Published 17 Jan 2025 in cs.HC

Abstract: As LLMs advance and become widespread, students increasingly turn to systems like ChatGPT for assistance with writing tasks. Educators are concerned with students' usage of ChatGPT beyond cheating; using ChatGPT may reduce their critical engagement with writing, hindering students' learning processes. The negative or positive impact of using LLM-powered tools for writing will depend on how students use them; however, how students use ChatGPT remains largely unknown, resulting in a limited understanding of its impact on learning.
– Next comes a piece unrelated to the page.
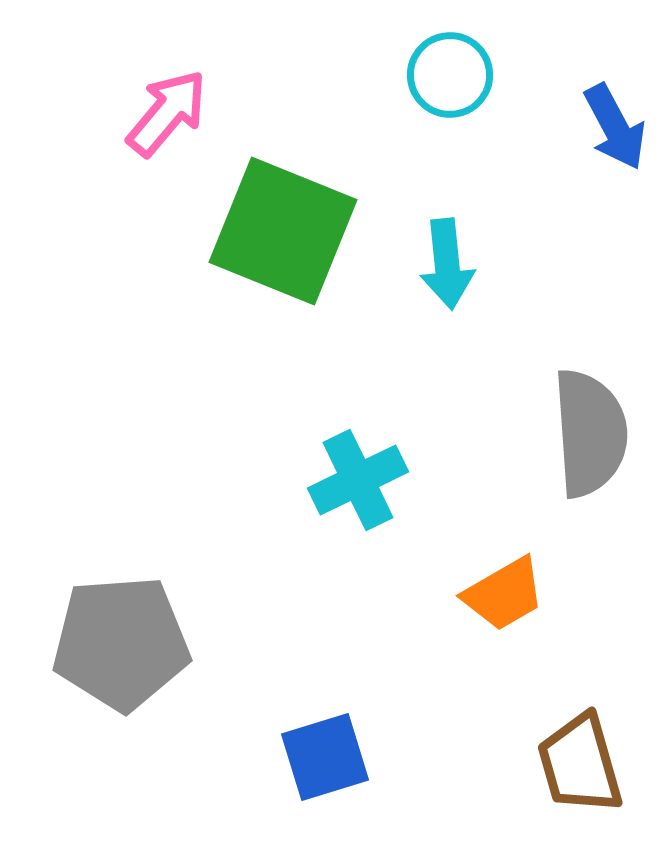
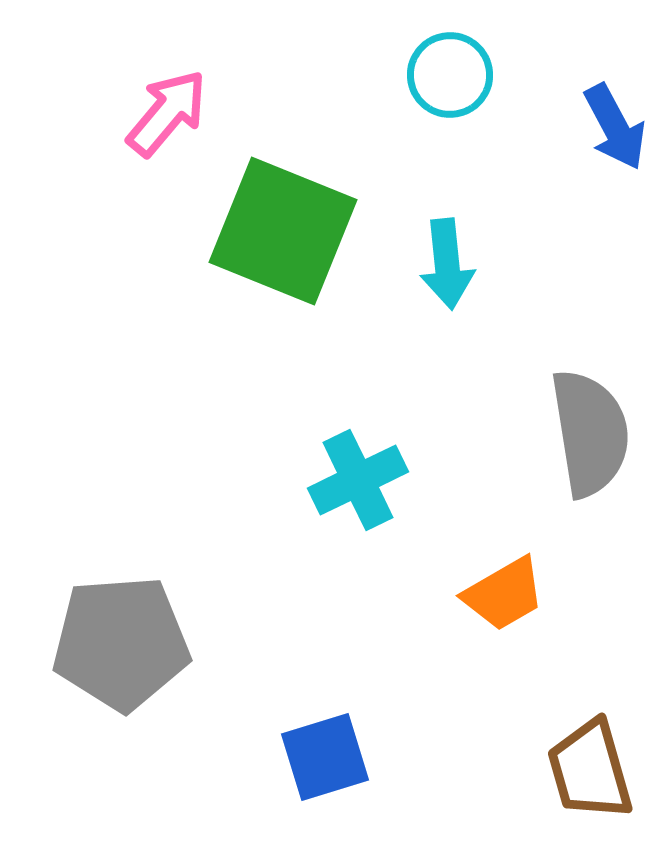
gray semicircle: rotated 5 degrees counterclockwise
brown trapezoid: moved 10 px right, 6 px down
To better understand how students use these tools, we conducted an online study $(n=70)$ where students were given an essay-writing task using a custom platform we developed to capture the queries they made to ChatGPT. To characterize their ChatGPT usage, we categorized each of the queries students made to ChatGPT. We then analyzed the relationship between ChatGPT usage and a variety of other metrics, including students' self-perception, attitudes towards AI, and the resulting essay itself. We found that factors such as gender, race, and perceived self-efficacy can help predict different AI usage patterns. Additionally, we found that different usage patterns were associated with varying levels of enjoyment and perceived ownership over the essay. The results of this study contribute to discussions about how writing education should incorporate generative AI-powered tools in the classroom.
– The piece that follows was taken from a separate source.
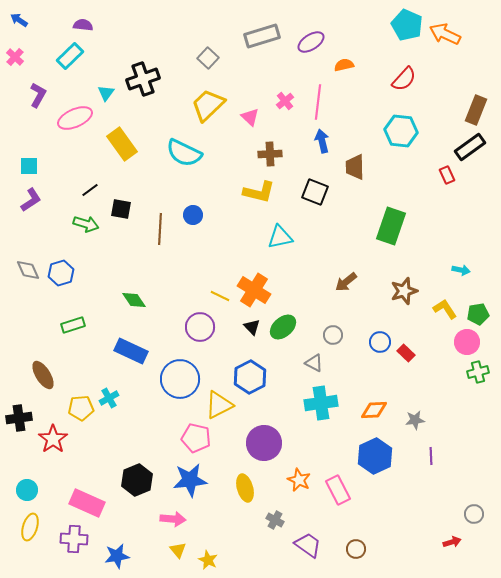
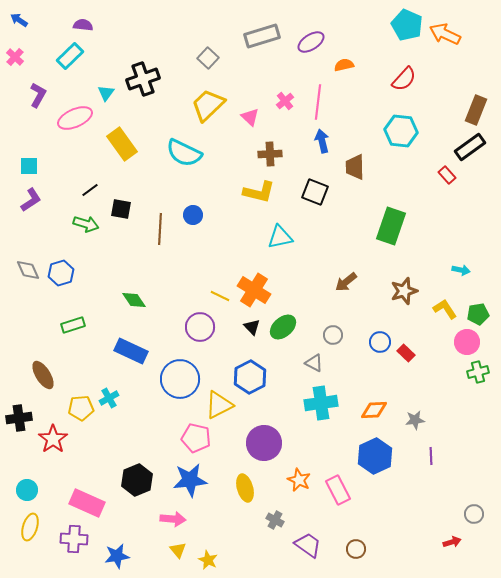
red rectangle at (447, 175): rotated 18 degrees counterclockwise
An Empirical Study on Student Utilization of ChatGPT in Essay Writing

The paper "An Empirical Study to Understand How Students Use ChatGPT for Writing Essays" explores the increasingly prevalent use of LLMs like ChatGPT in student writing. With LLMs impacting various domains, including education, the paper seeks to empirically understand how students use these tools in writing assignments. This research provides an essential examination of LLM usage and reflects the attitudes toward and implications of such technologies in an educational setting.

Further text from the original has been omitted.